By James Smith
People are working to change Audrain County’s legal climate.
There is a move afoot to make the office of the Audrain County Prosecutor a full-time position.
One of the spokesman for the movement is Jason Newton, a Mexico-based attorney. “With Audrain County being the size that it is and the volume of work going through the courts,” Newton said, “it is unrealistic to expect a part-time prosecutor to manage that volume of work.”
Jacob Shellabarger, Audrain County’s prosecuting attorney described his volume of work. In March 2014 he said he put in 215 hours.
• April 2014, 253 hours
• May 2014, 228 hours
“There really isn’t a typical work week,” Shellabarger said. “I put in between 40 and 70 hours. It just depends on what needs to be done and when.”
“When,” is part of the equation. “Serving as prosecuting attorney requires availability, expertise and focus,” he said.

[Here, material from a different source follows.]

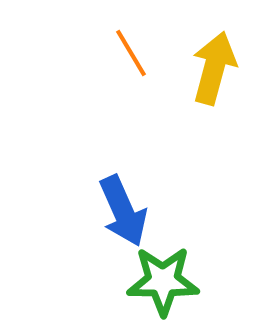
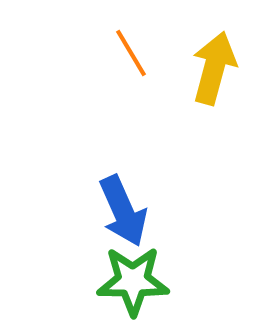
green star: moved 30 px left
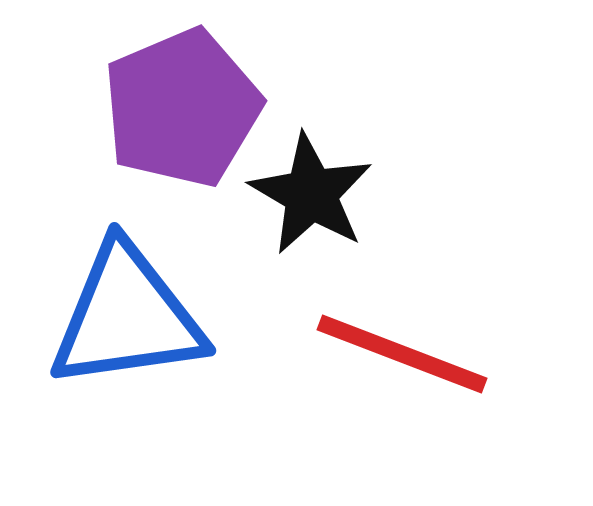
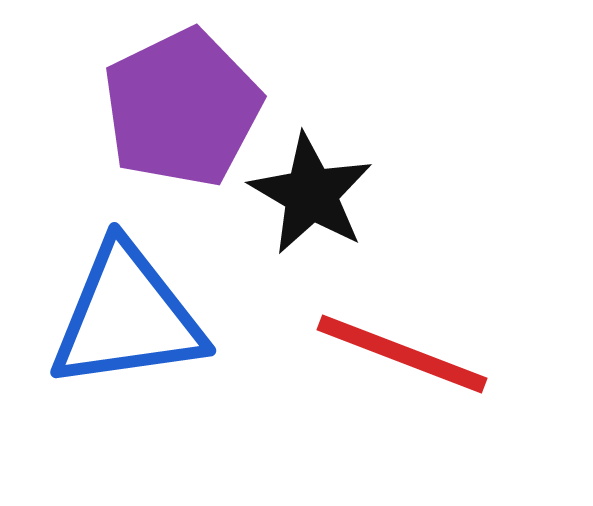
purple pentagon: rotated 3 degrees counterclockwise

That includes Shellabarger’s 10 person staff being available 24 hours a day, seven days a week. “The job requires personal availability for preparing search warrants, providing law enforcement assistance, scheduling victim meetings on the victim’s schedule and constant trial preparation.”
While people in Audrain want their courts to prosecute, there are concerns about the fiscal implications.
According to Audrain County Clerk Shelley Harvey, Shellabarger’s annual salary is $61,998.73. Additionally, as the county prosecutor for a county that hosts a prison, he receives an additional $12,500 stipend bringing his “take home pay” to $74,492.23.
Currently the position’s salary is set by the county wage commission, Harvey said.
Either way, the salary would still be paid by the county, she said.
If the initiative receives the 1,000 or so signatures necessary to be placed on the November ballot and receives a simple majority of yes votes, Harvey said the county would no longer determine the salary.
The position, she said, would be on approximately the same pay scale as an associate cir-cuit judge and set at the state and federal level.
Currently a full-time county prosecutor’s salary starts at $133,716, she said.
Tom Groves, Western Audrain county commissioner agreed.
“The wage for any county position should be based on what a county can afford,” Groves said. “We have kept the prosecutors’ salary the same for all these years because we have to take care of our employees, offices and county equipment. I don’t know where the county can get any more money.”
If passed, the change would not take effect until after the 2015 election.
Harvey said if enough signatures are collected the petition needs to be turned in to her office by August 22 so all the signatures can be verified by the Aug. 26 deadline.
One petition is available to sign at Ennis Implement in Vandalia.